(Saved entries)
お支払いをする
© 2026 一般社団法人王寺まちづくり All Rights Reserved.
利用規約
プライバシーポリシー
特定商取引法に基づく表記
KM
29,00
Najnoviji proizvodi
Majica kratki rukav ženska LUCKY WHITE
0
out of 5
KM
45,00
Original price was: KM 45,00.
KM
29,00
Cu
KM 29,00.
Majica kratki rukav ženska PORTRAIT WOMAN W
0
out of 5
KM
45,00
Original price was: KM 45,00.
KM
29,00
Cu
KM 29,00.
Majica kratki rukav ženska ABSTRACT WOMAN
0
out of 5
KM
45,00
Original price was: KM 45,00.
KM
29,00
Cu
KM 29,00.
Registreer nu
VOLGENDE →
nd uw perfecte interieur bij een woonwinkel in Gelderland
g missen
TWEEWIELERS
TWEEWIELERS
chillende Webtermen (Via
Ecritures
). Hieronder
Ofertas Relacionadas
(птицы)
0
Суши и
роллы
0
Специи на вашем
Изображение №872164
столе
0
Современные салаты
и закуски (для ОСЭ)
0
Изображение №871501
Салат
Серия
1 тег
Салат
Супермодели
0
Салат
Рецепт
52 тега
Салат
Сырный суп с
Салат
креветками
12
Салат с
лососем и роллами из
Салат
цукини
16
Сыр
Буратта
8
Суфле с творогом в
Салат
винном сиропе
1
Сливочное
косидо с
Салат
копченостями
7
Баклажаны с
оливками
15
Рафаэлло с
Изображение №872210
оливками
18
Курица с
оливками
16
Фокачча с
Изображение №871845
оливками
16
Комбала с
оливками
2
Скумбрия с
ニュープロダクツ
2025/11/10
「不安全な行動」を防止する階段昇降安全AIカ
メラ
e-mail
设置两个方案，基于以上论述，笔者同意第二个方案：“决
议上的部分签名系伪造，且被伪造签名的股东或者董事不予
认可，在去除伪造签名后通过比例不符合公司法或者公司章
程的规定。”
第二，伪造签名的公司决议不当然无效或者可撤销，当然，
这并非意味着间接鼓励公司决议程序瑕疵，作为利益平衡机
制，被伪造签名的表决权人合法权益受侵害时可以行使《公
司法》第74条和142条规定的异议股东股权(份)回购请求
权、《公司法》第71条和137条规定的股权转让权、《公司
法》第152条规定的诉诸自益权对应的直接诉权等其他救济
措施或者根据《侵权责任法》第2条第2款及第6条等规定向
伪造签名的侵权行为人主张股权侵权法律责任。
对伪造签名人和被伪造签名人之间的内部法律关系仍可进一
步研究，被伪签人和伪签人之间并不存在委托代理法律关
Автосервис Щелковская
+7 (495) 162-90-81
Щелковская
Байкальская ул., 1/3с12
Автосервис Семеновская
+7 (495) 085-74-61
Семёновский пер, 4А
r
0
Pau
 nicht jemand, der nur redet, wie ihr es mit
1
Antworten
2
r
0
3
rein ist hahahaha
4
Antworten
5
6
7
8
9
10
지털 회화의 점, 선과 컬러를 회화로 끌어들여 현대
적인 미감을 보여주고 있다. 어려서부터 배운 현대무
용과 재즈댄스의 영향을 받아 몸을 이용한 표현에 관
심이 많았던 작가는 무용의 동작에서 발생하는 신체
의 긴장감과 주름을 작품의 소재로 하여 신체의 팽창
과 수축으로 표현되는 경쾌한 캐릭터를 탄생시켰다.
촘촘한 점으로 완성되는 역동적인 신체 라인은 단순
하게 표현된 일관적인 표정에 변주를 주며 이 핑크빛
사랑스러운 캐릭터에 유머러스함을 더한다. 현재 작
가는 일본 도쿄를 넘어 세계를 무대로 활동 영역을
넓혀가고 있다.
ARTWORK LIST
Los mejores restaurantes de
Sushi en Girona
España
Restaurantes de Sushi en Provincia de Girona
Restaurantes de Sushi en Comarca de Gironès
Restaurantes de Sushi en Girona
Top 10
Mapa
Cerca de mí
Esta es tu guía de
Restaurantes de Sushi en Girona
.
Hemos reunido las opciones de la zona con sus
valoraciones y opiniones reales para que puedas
...
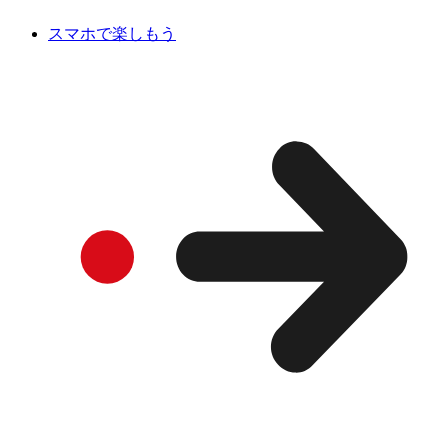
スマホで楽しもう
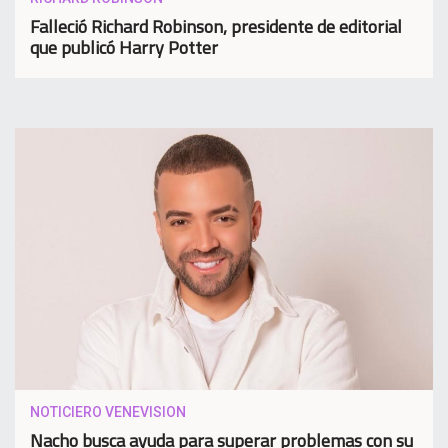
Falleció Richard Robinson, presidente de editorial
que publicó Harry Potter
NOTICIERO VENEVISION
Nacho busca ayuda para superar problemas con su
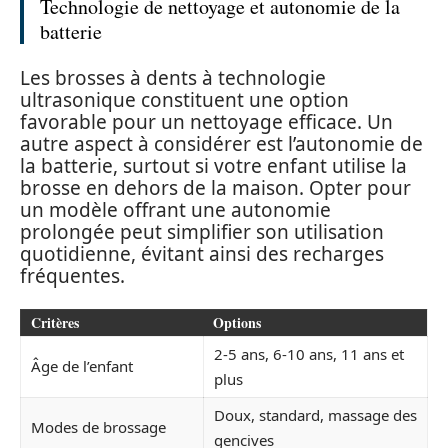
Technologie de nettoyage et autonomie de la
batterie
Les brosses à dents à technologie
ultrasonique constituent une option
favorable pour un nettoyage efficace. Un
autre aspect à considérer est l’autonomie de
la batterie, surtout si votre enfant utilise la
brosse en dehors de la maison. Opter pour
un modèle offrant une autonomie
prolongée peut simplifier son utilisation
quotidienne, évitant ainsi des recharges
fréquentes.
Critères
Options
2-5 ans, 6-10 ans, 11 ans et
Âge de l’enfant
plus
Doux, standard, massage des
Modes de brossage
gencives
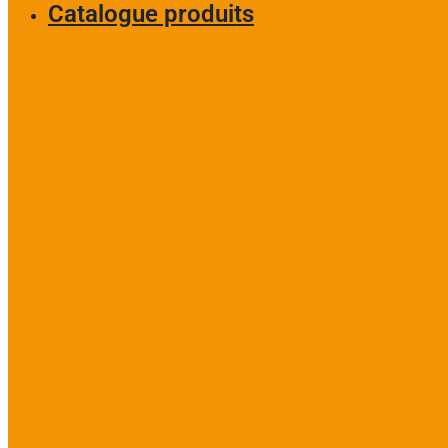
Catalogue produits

TASK GOAL
All lines above that hold the string "pour" should be copied.

WRITTEN RESPONSE
favorable pour un nettoyage efficace. Un
brosse en dehors de la maison. Opter pour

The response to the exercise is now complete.